Initial Excitement & Summary
I was over the moon when I got approved for this book. It ended up being one of those digital ones you can’t use on your Kindle, so I added it to my other ebook app. Loooong, annoying story: the book was set to expire on 9/13 (and I just happened to open the book up that day, thinking maybe I’d read it). I decided to binge it in one day to finish before it expired, updated Goodreads, and made my reading plans for after work. The next time I opened the book that day, it had expired. I spent a good 30-45 minutes trying to figure out if I could redownload it and screaming at my computer. I ended up just having to go to Netgalley and redownload it onto my iPad. SIGH. ANYWAYS, all of these issues led up to me just reading the book anyways.
The story is about three girls from very different backgrounds who band together against the horrible boys in their high school. A former student was gang raped and no one believed her. Grace, Rosina, and Erin start “The Nowhere Girls” to take on the school’s sexist, lopsided views of what happened and try to make it a better place.
Storytelling & Characters
The chapters focus on the individual girls, plus a bunch of chapters called “Us.” I thought those chapters were incredibly powerful, as they focused on various girls around the town and what they were feeling. Those thoughts ranged across the entire spectrum of sexuality, personality, and everything else. There were real reactions about the Nowhere Girls from every walk of life – I thought the POV from the black female student and conservative female student to be particularly relevant and poignant.

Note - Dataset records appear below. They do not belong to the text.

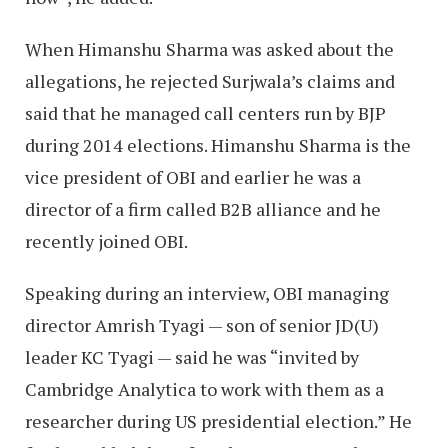
When Himanshu Sharma was asked about the
allegations, he rejected Surjwala’s claims and
said that he managed call centers run by BJP
during 2014 elections. Himanshu Sharma is the
vice president of OBI and earlier he was a
director of a firm called B2B alliance and he
recently joined OBI.
Speaking during an interview, OBI managing
director Amrish Tyagi — son of senior JD(U)
leader KC Tyagi — said he was “invited by
Cambridge Analytica to work with them as a
researcher during US presidential election.” He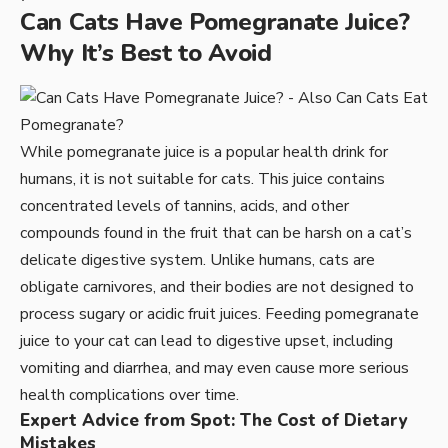
Can Cats Have Pomegranate Juice?
Why It’s Best to Avoid
While pomegranate juice is a popular health drink for
humans, it is not suitable for cats. This juice contains
concentrated levels of tannins, acids, and other
compounds found in the fruit that can be harsh on a cat’s
delicate digestive system. Unlike humans, cats are
obligate carnivores, and their bodies are not designed to
process sugary or acidic fruit juices. Feeding pomegranate
juice to your cat can lead to digestive upset, including
vomiting and diarrhea, and may even cause more serious
health complications over time.
Expert Advice from Spot: The Cost of Dietary
Mistakes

Grace, Erin, and Rosina were really great main characters. They had complex backstories. It was nice to read about a chubby white girl whose mom runs a liberal church, a girl with Asperger’s and an overly supportive mom, and a Mexican lesbian whose familial obligations and expectations take over her life. It wasn’t just white feminism shoved down your throat, especially with the other perspectives included in the “Us” chapters or during the Nowhere Girls meetings.

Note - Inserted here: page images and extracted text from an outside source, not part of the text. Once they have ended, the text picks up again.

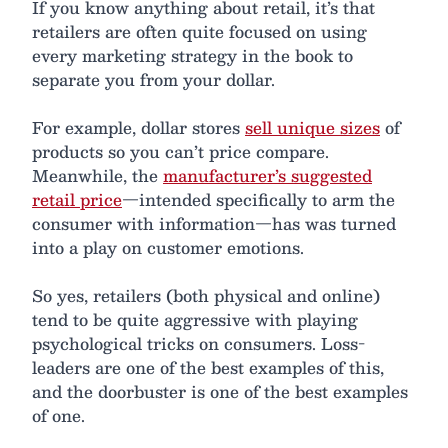
If you know anything about retail, it’s that
retailers are often quite focused on using
every marketing strategy in the book to
separate you from your dollar.
For example, dollar stores
sell unique sizes
of
products so you can’t price compare.
Meanwhile, the
manufacturer’s suggested
retail price
—intended specifically to arm the
consumer with information—has was turned
into a play on customer emotions.
So yes, retailers (both physical and online)
tend to be quite aggressive with playing
psychological tricks on consumers. Loss-
leaders are one of the best examples of this,
and the doorbuster is one of the best examples
of one.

I think every single person reading this book could find at least a couple of characters to relate to. They all talk openly about sex, rape, sexism, virginity, religion, and countless other things that shape the average high-schooler’s life. I loved the thoughts people had about “not all men” because it’s something we here time and time again. Every character brought a new voice into the discussion and shared their own feelings about what was happening.
I felt the complete range of emotions throughout reading this story. I was furious with the town of Prescott for ignoring the girls and favoring the boys the entire time. The people in leadership positions threatened them with horrible things and didn’t care about what they said. I wanted to throw my book across the room because this kind of thing happens too often today. I teared up quite a few times when the conclusion of the book came. I smiled at the friendships and sisterhood that was developed too.
This book was extremely powerful. I can’t think of too many negatives because it was extremely well-written. I loved the writing style, even though it took some getting used to for some reason. (I must have been used to first person instead of third person for the past few books I read).
Yeah, I totally got emotional at the conclusion of this story. I was really nervous that these girls would never be heard or their voices wouldn’t make a difference; my rage was going to be off the charts. I won’t spoil how it ends but I have to say, it was incredibly well-done. View Spoiler »I loved the bond the girls quickly developed with Cheyenne and how they helped her through everything. Without her, I’m not sure anything would have changed. « Hide Spoiler
If you’re looking for a powerful book involving inter-sectional feminism, a multitude of teen voices that make a difference, and just extreme WE CAN DO IT vibes, you’ve come to the right place. Everyone can find a character or perspective to relate to here. I definitely can’t speak for all the different kinds of representation here, so I would seek out some other reviews as well.